Here are some common causes of long crawler run times:

  • Frequently adding new data: During the first crawler run, the crawler reads the first megabyte of each file to infer the schema. During subsequent crawler runs, the crawler lists files in the target—including files that were crawled during the first run—and reads the first megabyte of new files. The crawler doesn't read files that were read in the previous crawler run. This means that subsequent crawler runs are often faster. However, when you add a lot of files or folders to your data store between crawler runs, the run time increases each time.
  • Crawling compressed files: Compressed files take longer to crawl.

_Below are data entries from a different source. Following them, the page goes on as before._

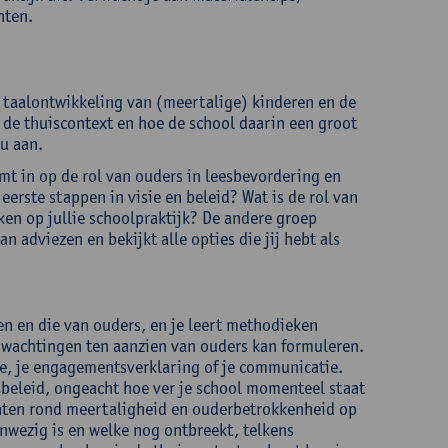
hten.
 taalontwikkeling van (meertalige) kinderen en de
 de thuiscontext en hoe de school daarin een groot
u aan.
mt in op de rol van ouders in leesbevordering en
eerste stappen in visie en beleid? Wat is de rol van
ken op jullie schoolpraktijk? De andere groep
n adviezen en bekijkt alle opties die jij hebt als
en en die van ouders, en je leert methodieken
rwachtingen ten aanzien van ouders kan formuleren.
e, je engagementsverklaring of je communicatie.
sbeleid, ongeacht hoe ver je school momenteel staat
unten rond meertaligheid en ouderbetrokkenheid op
anwezig is en welke nog ontbreekt, telkens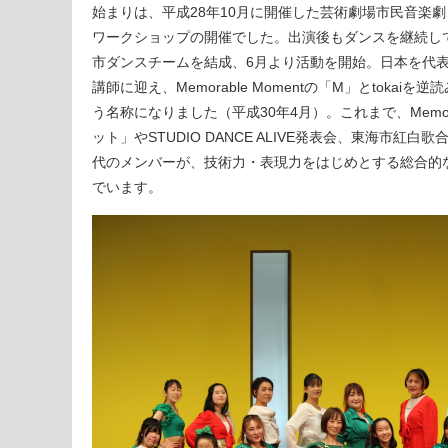
始まりは、平成28年10月に開催した芸術劇場市民音楽
ワークショップの開催でした。出演後もダンスを継続して
市ダンスチームを結成、6月より活動を開始。日本を代表するダ
講師に迎え、Memorable Momentの「M」とtokaiを逆
う名称になりました（平成30年4月）。これまで、Memor
ット」やSTUDIO DANCE ALIVE発表会、東海市
代のメンバーが、技術力・表現力をはじめとする総合的
でいます。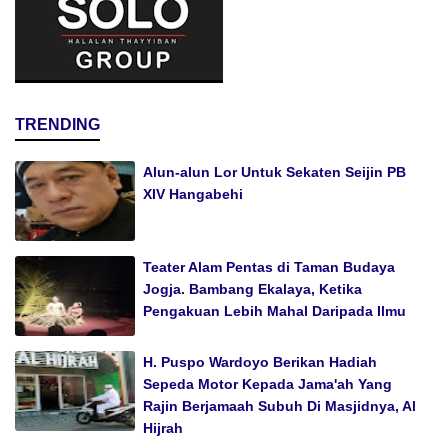
TRENDING
Alun-alun Lor Untuk Sekaten Seijin PB
XIV Hangabehi
Teater Alam Pentas di Taman Budaya
Jogja. Bambang Ekalaya, Ketika
Pengakuan Lebih Mahal Daripada Ilmu
H. Puspo Wardoyo Berikan Hadiah
Sepeda Motor Kepada Jama'ah Yang
Rajin Berjamaah Subuh Di Masjidnya, Al
Hijrah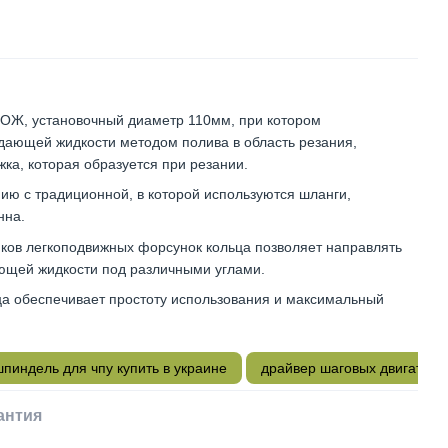
ОЖ, установочный диаметр 110мм, при котором
дающей жидкости методом полива в область резания,
ка, которая образуется при резании.
ию с традиционной, в которой используются шланги,
нна.
иков легкоподвижных форсунок кольца позволяет направлять
ющей жидкости под различными углами.
ца обеспечивает простоту использования и максимальный
шпиндель для чпу купить в украине
драйвер шаговых двигателе
антия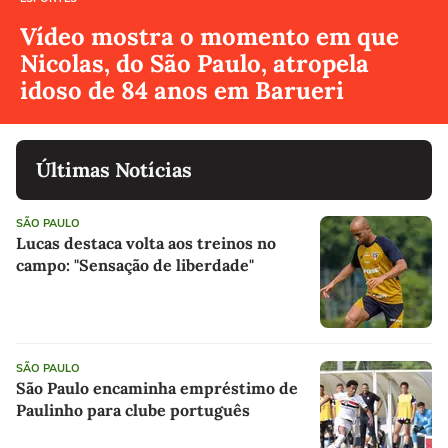
Vídeo mostra o momento em que
Nicolas, do São Paulo, atropela
idoso de 84 anos em Barueri
Últimas Notícias
SÃO PAULO
Lucas destaca volta aos treinos no
campo: "Sensação de liberdade"
SÃO PAULO
São Paulo encaminha empréstimo de
Paulinho para clube português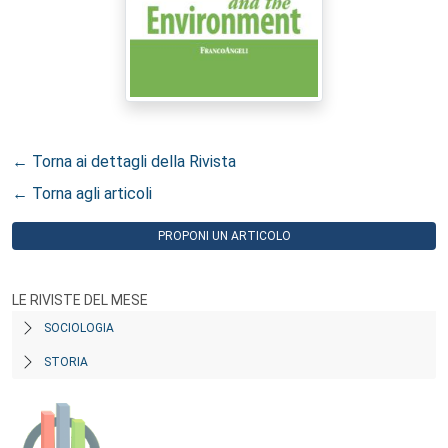
← Torna ai dettagli della Rivista
← Torna agli articoli
PROPONI UN ARTICOLO
LE RIVISTE DEL MESE
SOCIOLOGIA
STORIA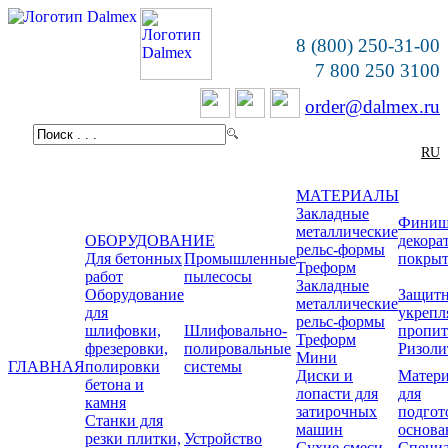
8 (800) 250-31-00
7 800 250 3100
order@dalmex.ru
RU
МАТЕРИАЛЫ
Закладные
Финиш
металлические
ОБОРУДОВАНИЕ
декора
рельс-формы
Для бетонных
Промышленные
покры
Треформ
работ
пылесосы
Закладные
Оборудование
Защитн
металлические
для
укреп
рельс-формы
шлифовки,
Шлифовально-
пропи
Треформ
фрезеровки,
полировальные
Ризоли
Мини
ГЛАВНАЯ
полировки
системы
Диски и
Матер
бетона и
лопасти для
для
камня
затирочных
подгот
Станки для
машин
основа
резки плитки,
Устройство
Сухие смеси
Специ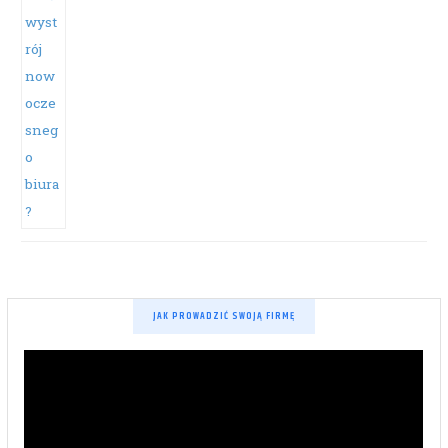
JAK PROWADZIĆ SWOJĄ FIRMĘ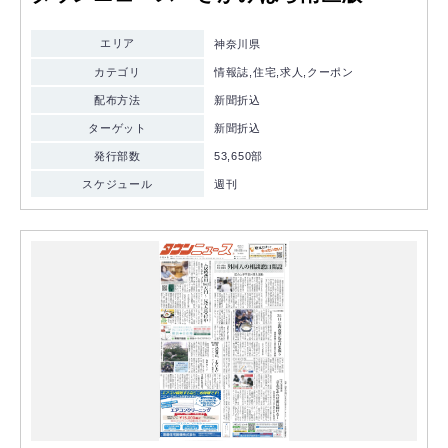
エリア
神奈川県
カテゴリ
情報誌,住宅,求人,クーポン
配布方法
新聞折込
ターゲット
新聞折込
発行部数
53,650部
スケジュール
週刊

That's because the crawler must download the file and decompress it before reading the first megabyte or listing the file.
    Note: For Apache Parquet, Apache Avro, and Apache Orc files, the crawler doesn't crawl the first megabyte. Instead, the crawler reads the metadata stored in each file.

Resolution

Before you start troubleshooting, consider whether or not you need to run a crawler. Unless you need to create a table in the AWS Glue Data Catalog and use the table in an ETL job or a downstream service such as Amazon Athena, you don't need to run a crawler. For ETL jobs, you can use from_options to read the data directly from the data store and use the transformations on the DynamicFrame. When you do this, you don't need a crawler in your ETL pipeline. If you determine that a crawler makes sense for your use case, use one or more of the following methods to reduce crawler run times.

Use an exclude pattern

An exclude pattern tells the crawler to skip certain files or paths. Exclude patterns reduce the number of files that the crawler must list, which means that the crawler runs faster. For example, use an exclude pattern to exclude meta files and files that have already been crawled. For more information, including examples of exclude patterns, see Include and Exclude Patterns.

Run multiple crawlers

Instead of running one crawler on the entire data store, consider running multiple crawlers. Running multiple crawlers for a short amount of time is better than running one crawler for a long time. For example, assume that you are partitioning your data by year, and that each partition contains a large amount of data. If you run a different crawler on each partition (each year), the crawlers finish faster.

Combine smaller files to create larger ones

It takes more time to crawl a large number of small files than a small number of large files. That's because the crawler must list each file and must read the first megabyte of each new file.